A febbraio, poi, la commissione presieduta dall'assessore campano aveva inviato al Governo una richiesta di integrazione delle risorse destinate per il triennio 2008-2010 al trasporto ferroviario di interesse regionale e locale di Trenitalia, aggiornandole al tasso di inflazione e al trend di sviluppo programmato nel Piano industriale delle Ferrovie dello Stato.
Le Ferrovie dello Stato accolgono con soddisfazione il decreto legge. «Si tratta di uno stanziamento che copre i servizi ferroviari per i pendolari già erogati da Trenitalia nel primo trimestre. Grazie a questa decisione, Fs continuerà ad assicurare per un altro trimestre l'attuale livello dei servizi regionali nell'attesa che il Parlamento trovi le risorse per la copertura fino alla fine dell'anno in corso e che soprattutto vengano rinnovati i contratti poliennali con le Regioni, nella loro qualità di committenti del servizio», si legge in una nota.
Nuovo contratto in Emilia Romagna Quasi cento milioni l'anno è quello che spenderà la Regione Emilia-Romagna per il trasporto ferroviario regionale. È stato infatti firmato il contratto di servizio fra la Regione e il Consorzio trasporti integrati (costituito da Trenitalia e la società consortile formata da Fer e la reggina Act) che entrerà in vigore l'1 luglio e sarà valido per tre anni, con possibilità di rinnovo per altri tre.
L'Emilia-Romagna, prima regione in Italia, ha infatti messo a gara tutti i servizi ferroviari di propria competenza in un unico lotto.
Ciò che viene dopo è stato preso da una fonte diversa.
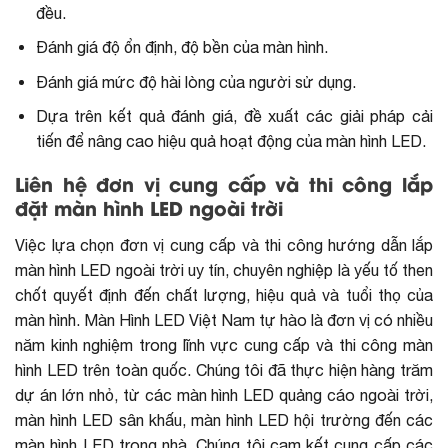
đều.
Đánh giá độ ổn định, độ bền của màn hình.
Đánh giá mức độ hài lòng của người sử dụng.
Dựa trên kết quả đánh giá, đề xuất các giải pháp cải
tiến để nâng cao hiệu quả hoạt động của màn hình LED.
Liên hệ đơn vị cung cấp và thi công lắp
đặt màn hình LED ngoài trời
Việc lựa chọn đơn vị cung cấp và thi công hướng dẫn lắp
màn hình LED ngoài trời uy tín, chuyên nghiệp là yếu tố then
chốt quyết định đến chất lượng, hiệu quả và tuổi thọ của
màn hình. Màn Hình LED Việt Nam tự hào là đơn vị có nhiều
năm kinh nghiệm trong lĩnh vực cung cấp và thi công màn
hình LED trên toàn quốc. Chúng tôi đã thực hiện hàng trăm
dự án lớn nhỏ, từ các màn hình LED quảng cáo ngoài trời,
màn hình LED sân khấu, màn hình LED hội trường đến các
màn hình LED trong nhà. Chúng tôi cam kết cung cấp các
Nel contratto, che prevede un contributo di 98,4 milioni l'anno, sono stati fissati quantità, qualità, prezzi e condizioni di servizi per 16,7 chilometri l'anno e sono stati fissati penali e bonus per il Cti, a seconda dei risultati conseguiti. L'obiettivo è anche quello di aumentare di circa il 10% in due anni le tratte del servizio ferroviario, anche perchè, con l'entrata in funzione dell'alta velocità Bologna-Milano, saranno liberate nuove "tracce" per i treni regionali.
«Questo contratto unico - ha detto l'assessore regionale ai trasporti Alfredo Peri - chiarisce bene dove stanno i ruoli e le competenze, soprattutto ci consente di programmare con un pò di respiro perchè ci serve una stabilità di relazioni». La semplificazione è portata anche dal progressivo assorbimento da parte della Fer delle varie aziende locali (erano sette nel 2000). Adesso è rimasta autonoma solo la reggiana Act, consorziata con la Fer, dove però potrebbe presto confluire.
Un contratto di servizio con bonus e penalty. Mauro Moretti, e dell'assessore ai Trasporti della Regione, Alfredo Peri, Moretti si è detto estremamente soddisfatto di questo nuovo tipo di contrattazione, dove «quando non ci sarò puntualità saremo sanzionati, ma laddove saremo puntuali ci sarà un bonus, una sanzione che per altri sarà magari simbolica ma che potrà essere descritta come un fatto positivo di una puntualità raggiunta, altrimenti si parla solo delle cose negative».